Blur & pixelate faces in a photo

Hide faces, plates or screens before you post — in your browser, nothing uploaded

Drag the box over each face (or plate, or screen); add more boxes and resize from the corner. Pixelation is ideal for faces — for sensitive text, switch to solid black.

16px

Runs in your browser. Nothing is uploaded.

Pixelate, blur or black Pick the effect per photo — pixelation is the safest everyday choice for faces.
One box per face Add as many boxes as you need and resize each one from the corner.
Nothing uploaded Runs entirely in your browser — it even works with your internet turned off.

How to blur a face in a photo

  1. Add your photo. It is read locally — never sent anywhere.
  2. Drag the box over the face (add one box per face) and pick pixelate, blur or solid black.
  3. Download. The effect is flattened into the image, and the original metadata is dropped too.

Pixelate, blur or black out?

For faces, pixelation is the safest everyday choice — it destroys detail in blocks rather than smearing it. For text (names, addresses, account numbers), always use a solid black bar: research has shown blurred or pixelated text can sometimes be reconstructed. Switch the effect here, or use the dedicated redact tool.

Only need to strip the hidden GPS/EXIF data? Use the remove-metadata tool. Marking a copy with "for X only"? Use the watermark tool.

Frequently asked questions

Should I blur or pixelate a face?

Both hide identity well for a casual photo. Pixelation (mosaic) is the safer default because it discards the underlying detail in blocks; a light blur can sometimes be partially reversed, so use a strong setting — or solid black for maximum certainty.

Is blurring safe for hiding text, like names or account numbers?

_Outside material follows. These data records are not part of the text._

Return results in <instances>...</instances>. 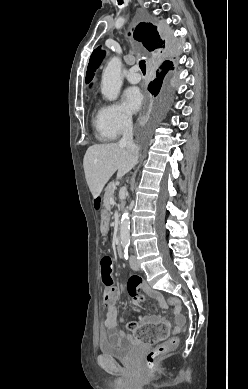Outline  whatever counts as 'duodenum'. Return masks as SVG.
Listing matches in <instances>:
<instances>
[{"instance_id":"410a0bca","label":"duodenum","mask_w":248,"mask_h":389,"mask_svg":"<svg viewBox=\"0 0 248 389\" xmlns=\"http://www.w3.org/2000/svg\"><path fill=\"white\" fill-rule=\"evenodd\" d=\"M116 251H117V254L119 257H123V254H124L123 248H122V245H121L119 238L117 239V242H116Z\"/></svg>"}]
</instances>
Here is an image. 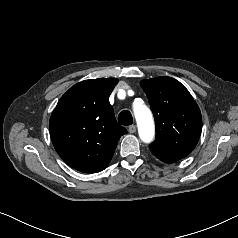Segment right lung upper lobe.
Masks as SVG:
<instances>
[{"label":"right lung upper lobe","instance_id":"obj_1","mask_svg":"<svg viewBox=\"0 0 238 238\" xmlns=\"http://www.w3.org/2000/svg\"><path fill=\"white\" fill-rule=\"evenodd\" d=\"M117 79L84 80L59 100L50 122V136L59 156L72 168L97 173L106 168L120 137L127 133L108 98Z\"/></svg>","mask_w":238,"mask_h":238}]
</instances>
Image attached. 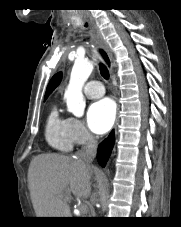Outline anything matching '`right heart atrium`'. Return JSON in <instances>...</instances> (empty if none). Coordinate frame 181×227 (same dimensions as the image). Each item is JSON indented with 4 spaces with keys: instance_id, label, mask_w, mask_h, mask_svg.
<instances>
[{
    "instance_id": "d8ad5b80",
    "label": "right heart atrium",
    "mask_w": 181,
    "mask_h": 227,
    "mask_svg": "<svg viewBox=\"0 0 181 227\" xmlns=\"http://www.w3.org/2000/svg\"><path fill=\"white\" fill-rule=\"evenodd\" d=\"M68 134L73 144L83 146L89 144L93 137L90 132L85 127L84 123L74 117L68 118V126H67Z\"/></svg>"
}]
</instances>
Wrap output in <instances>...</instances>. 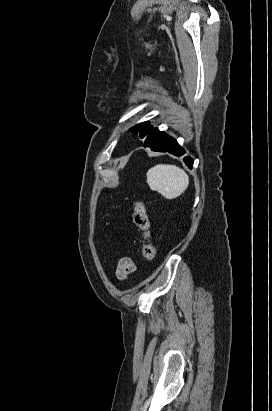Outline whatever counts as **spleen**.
<instances>
[{"label": "spleen", "mask_w": 272, "mask_h": 411, "mask_svg": "<svg viewBox=\"0 0 272 411\" xmlns=\"http://www.w3.org/2000/svg\"><path fill=\"white\" fill-rule=\"evenodd\" d=\"M147 183L166 199H174L187 189L189 177L175 165L158 164L147 171Z\"/></svg>", "instance_id": "spleen-1"}]
</instances>
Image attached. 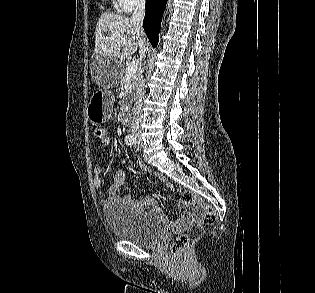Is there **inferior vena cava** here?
Masks as SVG:
<instances>
[{"mask_svg":"<svg viewBox=\"0 0 315 293\" xmlns=\"http://www.w3.org/2000/svg\"><path fill=\"white\" fill-rule=\"evenodd\" d=\"M145 15V0H138L137 6L133 11L131 22L139 35V52H140V66L145 57L144 33H143V19ZM145 94V81L139 73L134 81V105L132 108V123L131 133L134 136L140 134V124L142 120V103Z\"/></svg>","mask_w":315,"mask_h":293,"instance_id":"obj_1","label":"inferior vena cava"}]
</instances>
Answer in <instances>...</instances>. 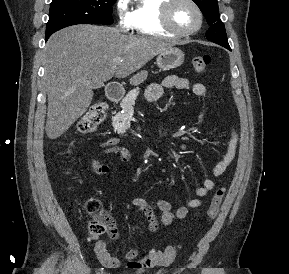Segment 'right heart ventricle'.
I'll list each match as a JSON object with an SVG mask.
<instances>
[{
    "mask_svg": "<svg viewBox=\"0 0 289 274\" xmlns=\"http://www.w3.org/2000/svg\"><path fill=\"white\" fill-rule=\"evenodd\" d=\"M165 0H136L130 12L131 28L138 34L172 37L160 20L161 8Z\"/></svg>",
    "mask_w": 289,
    "mask_h": 274,
    "instance_id": "right-heart-ventricle-1",
    "label": "right heart ventricle"
}]
</instances>
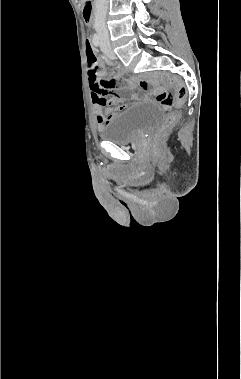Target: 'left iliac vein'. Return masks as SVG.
Segmentation results:
<instances>
[{
    "instance_id": "1",
    "label": "left iliac vein",
    "mask_w": 241,
    "mask_h": 379,
    "mask_svg": "<svg viewBox=\"0 0 241 379\" xmlns=\"http://www.w3.org/2000/svg\"><path fill=\"white\" fill-rule=\"evenodd\" d=\"M101 49H102V51L104 52V54H105L108 58H110V59H115V58H116L114 52L112 51V49L110 48L109 45H107V44H105V43H102V44H101Z\"/></svg>"
}]
</instances>
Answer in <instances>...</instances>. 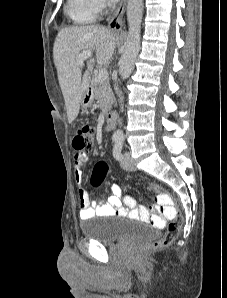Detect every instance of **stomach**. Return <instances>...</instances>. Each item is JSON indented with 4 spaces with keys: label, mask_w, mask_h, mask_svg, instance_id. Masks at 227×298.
Returning <instances> with one entry per match:
<instances>
[{
    "label": "stomach",
    "mask_w": 227,
    "mask_h": 298,
    "mask_svg": "<svg viewBox=\"0 0 227 298\" xmlns=\"http://www.w3.org/2000/svg\"><path fill=\"white\" fill-rule=\"evenodd\" d=\"M93 94L89 91V89L84 93L82 100H81V106L83 109H88L91 107L93 103Z\"/></svg>",
    "instance_id": "0dacf381"
}]
</instances>
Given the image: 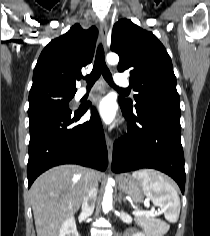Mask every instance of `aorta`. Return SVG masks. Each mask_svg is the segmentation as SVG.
Wrapping results in <instances>:
<instances>
[{
    "instance_id": "aorta-1",
    "label": "aorta",
    "mask_w": 210,
    "mask_h": 236,
    "mask_svg": "<svg viewBox=\"0 0 210 236\" xmlns=\"http://www.w3.org/2000/svg\"><path fill=\"white\" fill-rule=\"evenodd\" d=\"M106 60L111 65H116L119 62V56L116 53H109L106 57ZM113 182L112 178H108V182L105 188V193L103 196L102 208L103 212L106 214L112 208V201H113V188L111 186Z\"/></svg>"
}]
</instances>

No — blurred or pixelated text can sometimes be reconstructed. For text, use a solid black bar instead: switch the effect to solid black here, or use the redact tool.

Is my photo uploaded anywhere?

No. The photo is processed entirely in your browser with the Canvas API. Open DevTools and watch the Network tab — nothing is sent.

Does it also remove the photo metadata?

Yes. Re-encoding the image on export drops the original EXIF/GPS metadata. To only strip metadata without editing the image, use the remove-metadata tool.